Department of Surgery, Brigham and Women's Hospital, Boston, MA 02115, USA.
World J Surg. 2011 Sep;35(9):1950-6. doi: 10.1007/s00268-011-1169-5.
Over the past decade, improvements in perioperative care have been widely introduced throughout the United States, yet there is no clear indication that the death rate following surgery has improved. We sought to evaluate the number of deaths after surgery in the United States over a 10-year period and to evaluate trends in postoperative mortality.
Using the National Hospital Discharge Survey, we identified patients who underwent a surgical procedure and subsequently died in the hospital within 30 days of admission.
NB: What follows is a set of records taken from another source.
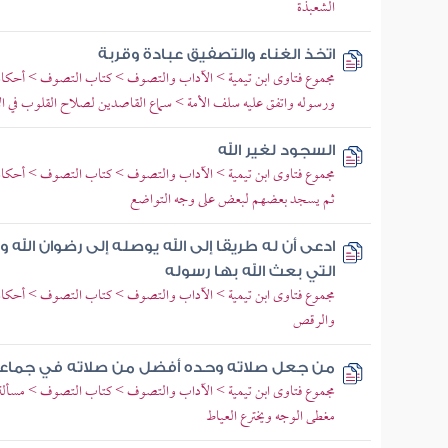
الشعبذة
اتخذ الغناء والتصفيق عبادة وقربة
مجموع فتاوى ابن تيمية > الآداب والتصوف > كتاب التصوف > أحكام الس
ورسوله واتفق عليه سلف الأمة > سماع القاصدين لصلاح القلوب في ال
السجود لغير الله
مجموع فتاوى ابن تيمية > الآداب والتصوف > كتاب التصوف > أحكام ا
ثم يسجد بعضهم لبعض على وجه التواضع
ادعى أن له طريقا إلى الله يوصله إلى رضوان الله و
التي بعث الله بها رسوله
مجموع فتاوى ابن تيمية > الآداب والتصوف > كتاب التصوف > أحكام 
والرقص
من جعل صلاته وحده أفضل من صلاته في جماع
مجموع فتاوى ابن تيمية > الآداب والتصوف > كتاب التصوف > مسألة من
مغطى الوجه ويخترع العياط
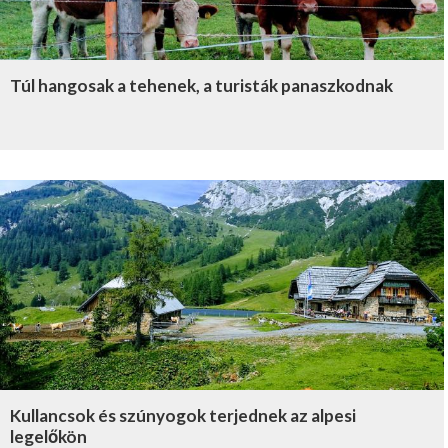
Túl hangosak a tehenek, a turisták panaszkodnak
Kullancsok és szúnyogok terjednek az alpesi
legelőkön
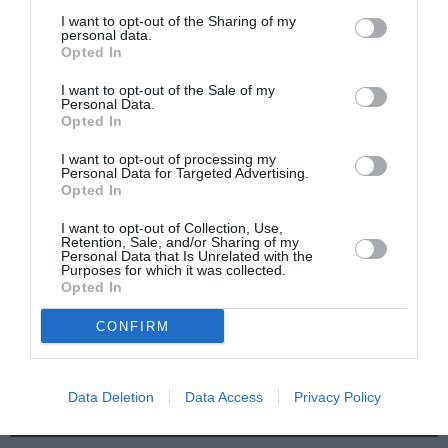
I want to opt-out of the Sharing of my
personal data.
Opted In
Εθνική Λυρική
Αρχαιολογικό
Σκηνή: Ανακοίνωση
Μουσείο
I want to opt-out of the Sale of my
ακρόασης για την
Θεσσαλονίκης: Στο
Personal Data.
κάλυψη θέσης
φως της
Opted In
μουσικού στα
Αυγουστιάτικης
Βιολοντσέλα
Πανσελήνου
I want to opt-out of processing my
Personal Data for Targeted Advertising.
Opted In
I want to opt-out of Collection, Use,
Retention, Sale, and/or Sharing of my
Personal Data that Is Unrelated with the
Purposes for which it was collected.
Opted In
Ο Λάκης Χαλκιάς,
Η Σιγκαπούρη
CONFIRM
σημαντικός
απαγορεύει την
εκπρόσωπος της
είσοδο σε δύο μέλη
μουσικής μας
των Massive Attack
παράδοσης, πέθανε
Data Deletion
Data Access
Privacy Policy
σε ηλικία 82 ετών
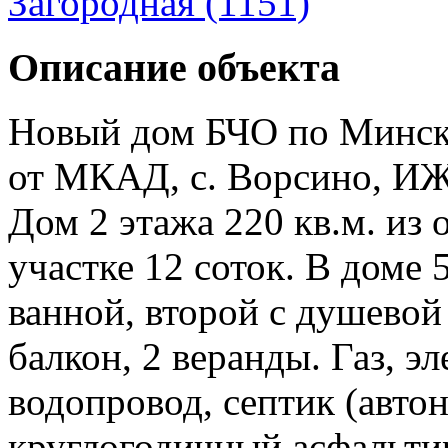
Загородная (1151)
Описание объекта
Новый дом БЧО по Минско
от МКАД, с. Ворсино, ИЖ
Дом 2 этажа 220 кв.м. из
участке 12 соток. В доме 5
ванной, второй с душевой 
балкон, 2 веранды. Газ, э
водопровод, септик (авто
круглогодичный асфальти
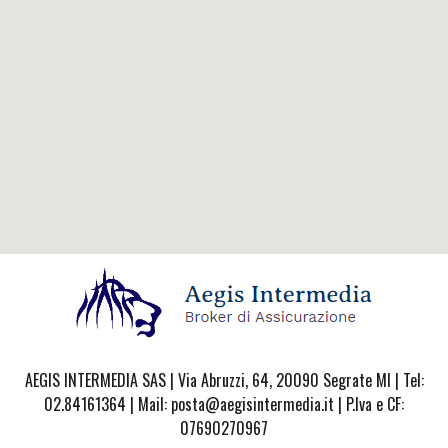
AEGIS INTERMEDIA SAS | Via Abruzzi, 64, 20090 Segrate MI | Tel:
02.84161364 | Mail: posta@aegisintermedia.it | P.Iva e CF:
07690270967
In 1996 there were 12,250,000 hospitalizations involving surgery, rising to 13,668,000 in 2006. Postoperative deaths, however, declined during this same period, from 201,000 to 156,000 (P < 0.01), giving a postoperative in-hospital death ratio (death per hospitalization) of 1.64 and 1.14% (P < 0.001), respectively, for the two time frames.
The death rate following surgery is substantial but appears to have improved. Such mortality statistics provide an essential measure of the public health impact of surgical care. Incorporating mortality statistics following therapeutic intervention is an essential strategy for regional and national surveillance of care delivery.
在过去的十年中,围手术期护理在美国得到了广泛的改进,但仍没有明确的迹象表明手术后的死亡率有所改善。我们旨在评估美国在过去十年中手术后的死亡人数,并评估术后死亡率的趋势。
使用国家医院出院调查,我们确定了接受手术治疗且在住院后 30 天内院内死亡的患者。
1996 年有 1225 万例涉及手术的住院治疗,到 2006 年上升到 1366.8 万例。然而,在此期间,术后死亡人数下降,从 201,000 例降至 156,000 例(P < 0.01),分别为两个时间段的 1.64%和 1.14%(P < 0.001)。
手术后的死亡率很高,但似乎有所改善。这些死亡率统计数据为手术护理对公共健康的影响提供了重要的衡量标准。在治疗干预后纳入死亡率统计数据是区域和国家护理交付监测的重要策略。